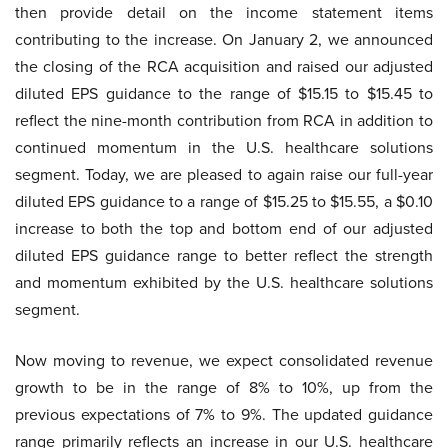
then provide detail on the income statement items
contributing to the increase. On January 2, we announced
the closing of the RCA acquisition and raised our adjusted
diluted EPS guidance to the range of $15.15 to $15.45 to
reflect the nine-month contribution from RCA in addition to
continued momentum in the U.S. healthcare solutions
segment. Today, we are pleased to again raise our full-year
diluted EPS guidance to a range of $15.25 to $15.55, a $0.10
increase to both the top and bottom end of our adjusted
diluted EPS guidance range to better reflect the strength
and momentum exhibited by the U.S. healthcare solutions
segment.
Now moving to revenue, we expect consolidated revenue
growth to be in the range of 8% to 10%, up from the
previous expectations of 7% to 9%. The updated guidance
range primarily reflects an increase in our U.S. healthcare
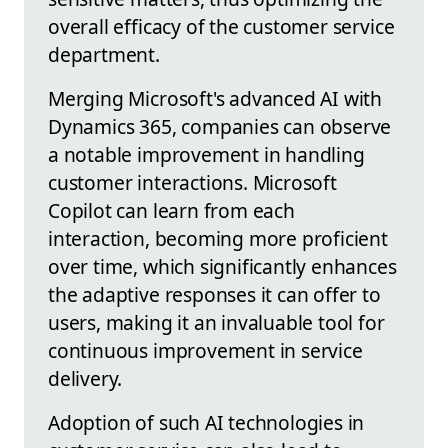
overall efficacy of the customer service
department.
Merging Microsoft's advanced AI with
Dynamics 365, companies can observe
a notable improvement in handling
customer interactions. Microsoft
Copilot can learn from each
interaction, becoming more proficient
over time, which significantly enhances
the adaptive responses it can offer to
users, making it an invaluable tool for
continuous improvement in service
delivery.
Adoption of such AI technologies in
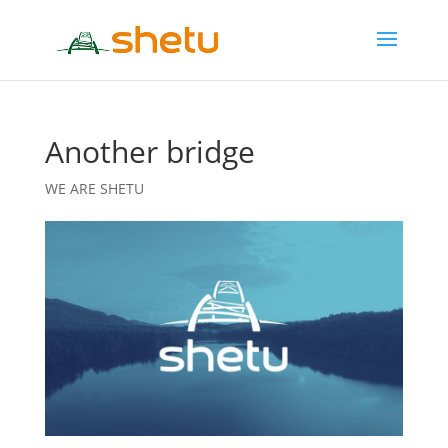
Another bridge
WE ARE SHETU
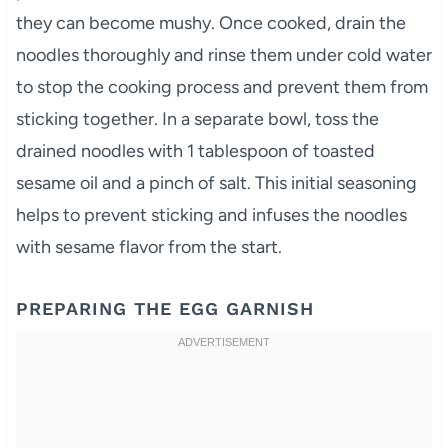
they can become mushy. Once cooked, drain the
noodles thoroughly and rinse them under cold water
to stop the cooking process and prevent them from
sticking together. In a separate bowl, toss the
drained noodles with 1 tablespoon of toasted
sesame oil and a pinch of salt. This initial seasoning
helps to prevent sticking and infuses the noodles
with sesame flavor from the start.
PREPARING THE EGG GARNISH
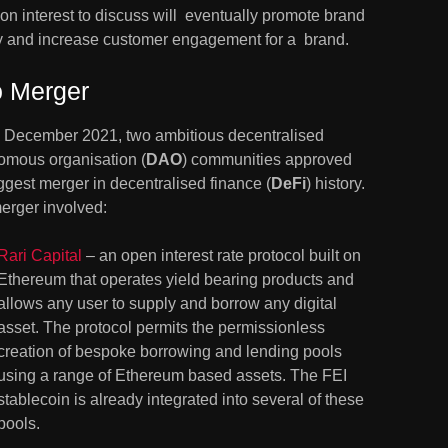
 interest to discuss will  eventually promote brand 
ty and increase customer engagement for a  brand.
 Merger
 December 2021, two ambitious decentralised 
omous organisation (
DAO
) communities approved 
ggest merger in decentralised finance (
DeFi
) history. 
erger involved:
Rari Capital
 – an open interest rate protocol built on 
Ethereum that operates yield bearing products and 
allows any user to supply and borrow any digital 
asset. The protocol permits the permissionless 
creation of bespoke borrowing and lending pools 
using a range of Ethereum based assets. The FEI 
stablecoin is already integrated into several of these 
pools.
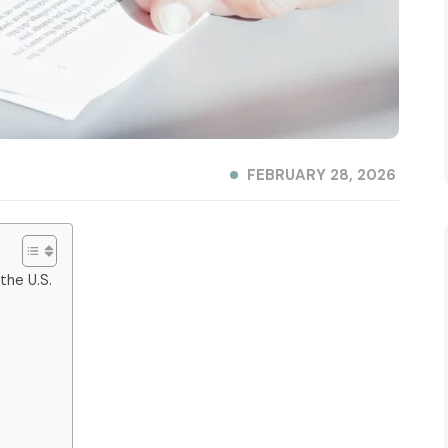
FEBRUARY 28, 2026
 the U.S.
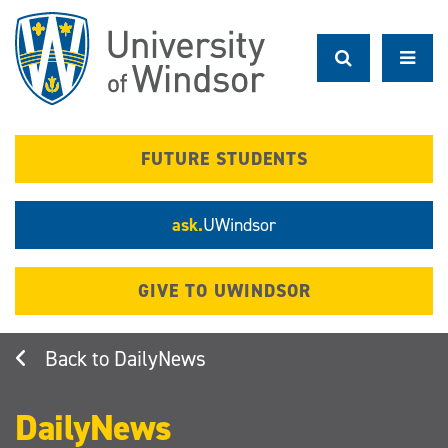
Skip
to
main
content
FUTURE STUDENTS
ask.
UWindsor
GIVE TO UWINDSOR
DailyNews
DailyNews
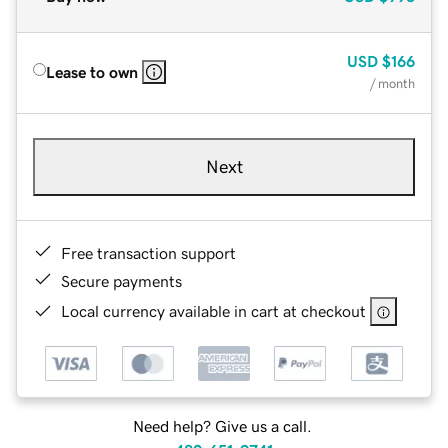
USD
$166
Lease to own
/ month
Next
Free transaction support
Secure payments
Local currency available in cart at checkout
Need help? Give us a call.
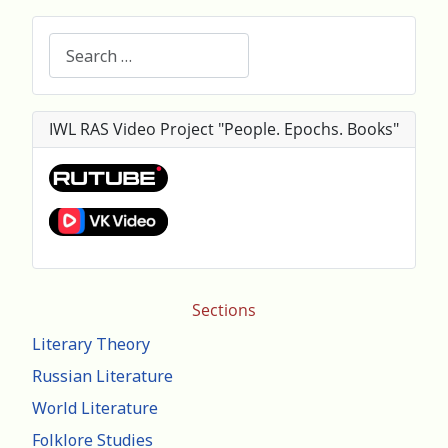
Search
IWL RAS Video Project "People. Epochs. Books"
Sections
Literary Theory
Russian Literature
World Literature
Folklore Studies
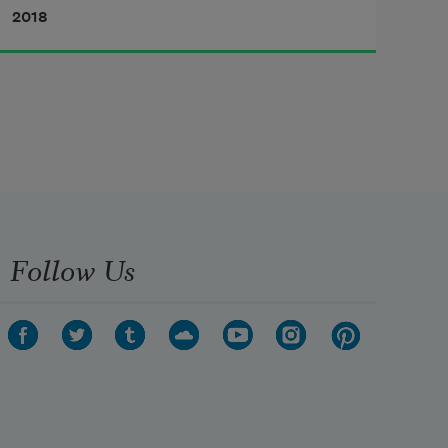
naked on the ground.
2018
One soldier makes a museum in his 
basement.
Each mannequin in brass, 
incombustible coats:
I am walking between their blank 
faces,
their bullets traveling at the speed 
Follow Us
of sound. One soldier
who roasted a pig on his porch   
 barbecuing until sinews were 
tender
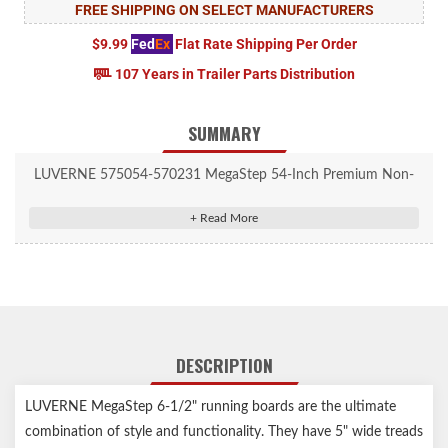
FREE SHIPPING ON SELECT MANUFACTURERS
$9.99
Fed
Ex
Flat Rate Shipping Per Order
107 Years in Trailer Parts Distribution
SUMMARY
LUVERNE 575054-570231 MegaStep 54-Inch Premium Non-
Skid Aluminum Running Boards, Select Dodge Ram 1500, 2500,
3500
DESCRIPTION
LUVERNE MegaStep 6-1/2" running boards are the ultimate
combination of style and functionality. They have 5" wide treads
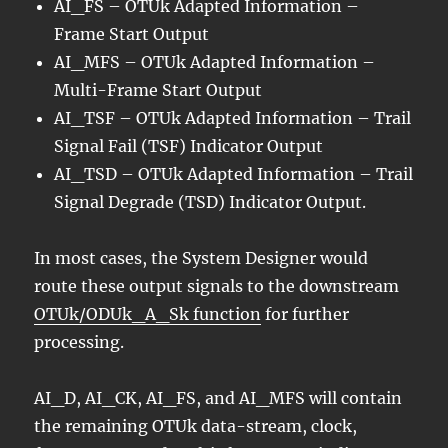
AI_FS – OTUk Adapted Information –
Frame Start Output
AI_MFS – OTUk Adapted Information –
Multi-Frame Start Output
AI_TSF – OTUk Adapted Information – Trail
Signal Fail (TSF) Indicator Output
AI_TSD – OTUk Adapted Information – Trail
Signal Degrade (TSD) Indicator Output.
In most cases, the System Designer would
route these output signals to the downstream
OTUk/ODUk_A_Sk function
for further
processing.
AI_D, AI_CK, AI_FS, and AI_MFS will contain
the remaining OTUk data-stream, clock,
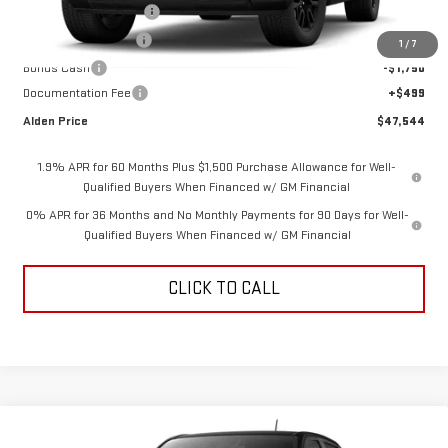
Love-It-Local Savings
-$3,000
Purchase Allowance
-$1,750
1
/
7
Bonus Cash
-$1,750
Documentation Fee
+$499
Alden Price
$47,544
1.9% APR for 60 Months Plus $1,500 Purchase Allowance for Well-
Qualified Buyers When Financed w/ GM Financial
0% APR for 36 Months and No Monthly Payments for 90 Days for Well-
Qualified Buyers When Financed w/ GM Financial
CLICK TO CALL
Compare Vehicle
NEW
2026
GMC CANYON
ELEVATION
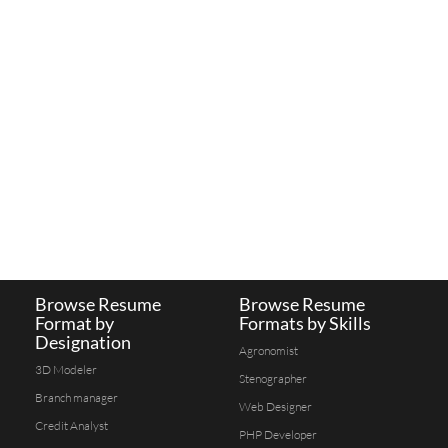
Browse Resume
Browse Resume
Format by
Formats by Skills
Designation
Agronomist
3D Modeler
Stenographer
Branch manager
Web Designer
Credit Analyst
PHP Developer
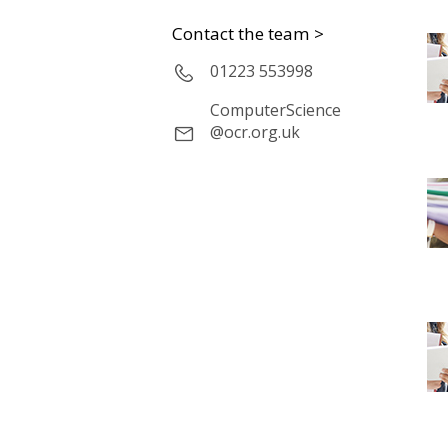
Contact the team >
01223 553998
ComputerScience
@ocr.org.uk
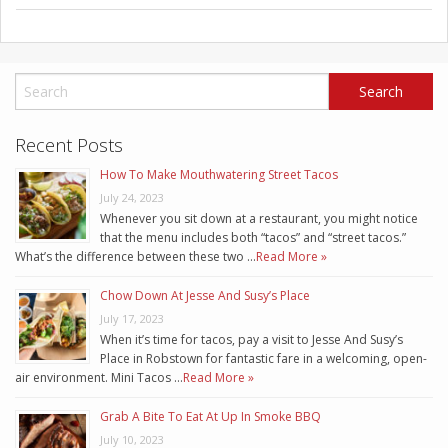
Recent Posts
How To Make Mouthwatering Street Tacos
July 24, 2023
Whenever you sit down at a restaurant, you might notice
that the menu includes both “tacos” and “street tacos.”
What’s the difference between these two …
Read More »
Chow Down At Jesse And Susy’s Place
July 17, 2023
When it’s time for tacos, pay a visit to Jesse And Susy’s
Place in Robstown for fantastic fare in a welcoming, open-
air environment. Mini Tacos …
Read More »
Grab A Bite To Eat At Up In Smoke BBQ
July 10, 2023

───

Write out exactly the lines above between the one with "route these output signals to the downstream" and the one with "1.9% APR for", inclusive, with pictures left out.

route these output signals to the downstream
OTUk/ODUk_A_Sk function
for further
processing.
AI_D, AI_CK, AI_FS, and AI_MFS will contain
the remaining OTUk data-stream, clock,
Love-It-Local Savings
-$3,000
Purchase Allowance
-$1,750
1
/
7
Bonus Cash
-$1,750
Documentation Fee
+$499
Alden Price
$47,544
1.9% APR for 60 Months Plus $1,500 Purchase Allowance for Well-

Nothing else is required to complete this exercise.